Debe revocarse la sentencia que declaró la inconstitucionalidad del art. 730 del Código Civil y Comercial de la Nación, pues la cámara se expidió con total prescindencia y apartándose del pronunciamiento dictado por la Corte en su anterior intervención, en donde se remitió a las consideraciones efectuadas en el precedente “Latino” (Fallos: 342:1193), en el que se había pronunciado a favor de la constitucionalidad del artículo mencionado, sin condicionar ese examen a un determinado tope o porcentaje, por lo cual el a quo insistió con un fundamento que ya había sido considerado por el Tribunal al pronunciarse anteriormente.
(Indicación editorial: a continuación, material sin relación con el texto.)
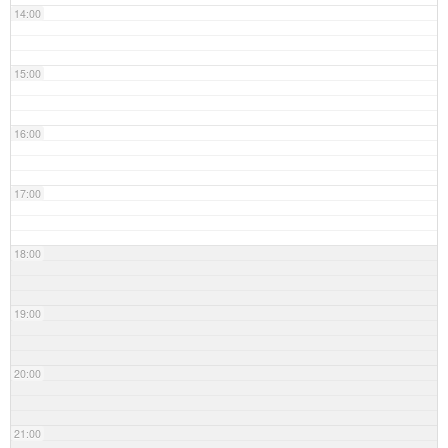
14:00
15:00
16:00
17:00
18:00
19:00
20:00
21:00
Las sentencias de la Corte deben ser lealmente acatadas tanto por las partes como por los organismos jurisdiccionales que intervienen en las causas y este principio, basado primeramente en la estabilidad propia de toda resolución firme de los tribunales de justicia, debe ser preservado con el mayor énfasis por el Tribunal, pues acertadas o no sus sentencias, el resguardo de su integridad interesa fundamentalmente tanto a la vida de la Nación, su orden público y la paz social, cuanto a la estabilidad de sus instituciones y, muy especialmente, a la supremacía de la Constitución en que aquellas se sustentan, y en que el carácter obligatorio de sus decisiones, adoptadas en el ejercicio de su jurisdicción, comporta lo conducente a hacerlas cumplir.
El recurso extraordinario resulta mal denegado, en tanto la interpretación de las sentencias de la Corte Suprema en las mismas causas en que ellas han sido dictadas constituye cuestión federal suficiente para ser examinada en la instancia de excepción cuando, la decisión impugnada consagra un inequívoco apartamiento y desconoce lo esencial de lo dispuesto.